However, in contrast to the traditional concept, several recent studies have reported that the human placenta expresses CYP17A1 and autonomously produces androgens [10,11,12]. These studies hypothesized that placenta-derived androgens contribute not only to the elevation of maternal plasma estrogens as their precursors, but also to the elevation of plasma A4 and testosterone. In addition to these classical androgens, 11-oxygenated C19 steroids (11-oxygenated androgens), such as 11β-hydroxyandrostenedione (11-OHA), 11-ketoandrostenedione (11-KA), 11β-hydroxytestosterone (11-OHT), and 11-ketotestosterone (11-KT), represent a novel class of androgens in human [13,14]. They are mainly produced in the adrenal from A4 and testosterone through the activities of CYP11B1, HSD11B2, and HSD17B5 (aldo-keto reductase 1C3, AKR1C3) enzymes [15]. Because the placenta lacks the expression of CYP11B1, de novo synthesis of 11-oxygenated androgens does not occur [16]. However, the human placenta contains much higher levels of 11-KA and 11-KT than A4 and testosterone, respectively [17]. These findings suggest that the placenta may contribute to fluctuations in maternal 11-oxygenated androgen levels by metabolizing adrenal-derived 11-OHA and 11-OHT, in a manner similar to how it metabolizes DHEA into classical androgens and estrogens. To address these possibilities, we investigated placental expression of steroidogenesis-related genes and plasma steroid hormone concentrations in pregnant women.

2. Results

2.1. Expression of Placental Steroidogenic Genes During Gestation

We compared the expression of placental steroidogenic genes between early pregnancy and full term by RT-PCR and qPCR (Figure 2 and Figure 3). None of these genes showed on/off expression changes, although the expression levels of some genes fluctuated during gestation. CYP11A1, HSD3B1, CYP19A1, HSD17B1, AKR1C3, and HSD11B2 genes were expressed at both stages. qPCR analyses showed that the expression of CYP11A1, CYP19A1, HSD17B1, AKR1C3, and HSD11B2 genes was significantly increased at full term compared with early pregnancy (Figure 3). In addition to other steroidogenic genes (HSD3B1 and HSD17B2), the expression level of the cholesterol deliverer STARD3 gene was similar at both stages. In contrast, CYP17A1, CYP21A2, CYP11B1, CYP11B2, and HSD17B3 genes were almost undetectable at both stages.

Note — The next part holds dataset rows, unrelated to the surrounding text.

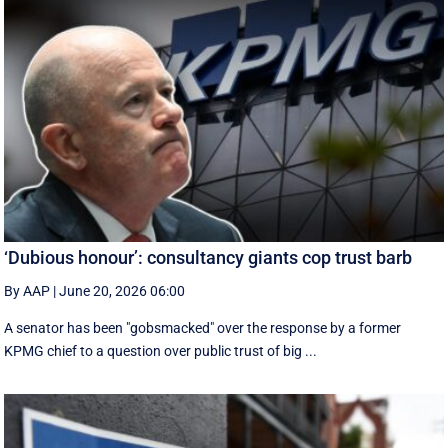
‘Dubious honour’: consultancy giants cop trust barb
By AAP
|
June 20, 2026 06:00
A senator has been "gobsmacked" over the response by a former
KPMG chief to a question over public trust of big ...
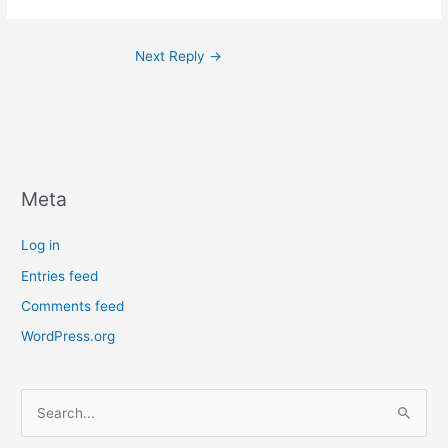
Next Reply
→
Meta
Log in
Entries feed
Comments feed
WordPress.org
S
e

2.2. Fluctuation of Plasma Sex Steroid Profiles During Pregnancy

Among the upregulated genes at full term, the elevation of 17β-HSD genes (HSD17B1 and AKR1C3/HSD17B5) was remarkable. Because these enzymes are involved in the production of active sex steroids, we compared the profiles of plasma sex steroids in non-pregnant women and preterm mothers (Figure 4 and Table 1). Consistent with previous studies, both androgens and estrogens were elevated in pregnant women compared with non-pregnant women, and the elevation in estrogen levels was much greater than that of androgen levels (A4, 2.82-fold; testosterone, 5.39-fold; E1, 154.9-fold; E2, 545.2-fold). Although the levels of both precursors and active steroids were increased, the elevation of latter steroid levels was remarkable. In fact, the ratios of testosterone/A4 and E2/E1 in pregnant women were significantly increased compared with those in non-pregnant women. Testosterone/A4 ratio was 0.28-fold in non-pregnant women and 0.43-fold in pregnant women. E1 and E2 levels were almost the same in non-pregnant women, whereas E2 was higher than E1 by 5.7-fold in pregnant women. In contrast to the classical androgens and estrogens, 11-oxygenated androgens were not affected by gestation. The levels of all four 11-oxygenated androgens were not significantly changed (Figure 4 and Table 1). Consistent with these findings, the 11-KT/11-KA ratio was almost constant.

3. Discussion

The human placenta produces a variety of steroid hormones. Among them, progesterone production is maintained at high levels throughout gestation, whereas E2 production is markedly increased with the progression of pregnancy [18]. Consistent with these findings, our study shows that the expression of progesterone-producing enzymes (CYP11A1 and HSD3B1) with cholesterol deliverer STARD3 was almost constant, whereas expression of E2-producing genes (CYP19A1 and HSD17B1) was markedly increased at late pregnancy. In contrast, CYP17A1 was undetectable. Although some studies have indicated CYP17A1 expression and de novo androgen synthesis in the human placenta [10,11,12], our results support the widely accepted concept that the human placenta lacks CYP17A1 and therefore cannot synthesize androgens de novo. These findings suggest that de novo progesterone synthesis is the dominant steroidogenic function of the human placenta during gestation. This is reasonable as pregnancy maintenance in humans depends on progesterone production, which shifts from luteal to placental sources during early gestation. A comparable luteo–placental shift occurs in horses, where the placenta shows little or no CYP17A1 expression [19]. In addition, this result supports the traditional view that human placental estrogen synthesis relies predominantly on fetal adrenal-derived DHEA-S, with only a minor contribution from the maternal adrenal [2,3,6,20]. Therefore, it is conceivable that the elevation of E2 in maternal plasma is driven not only by increased fetal adrenal DHEA production associated with adrenal maturation [21], but also by the induction of placental CYP19A1 and HSD17B1 expression. In particular, high HSD17B1 expression levels increase the E2/E1 ratio, even though both estrogens are markedly elevated in pregnant women. However, the present study only assesses steroidogenic gene expression at the transcript level. Protein expression and enzymatic activity were not evaluated, and further studies are necessary to determine whether these transcriptional changes translate into functional differences.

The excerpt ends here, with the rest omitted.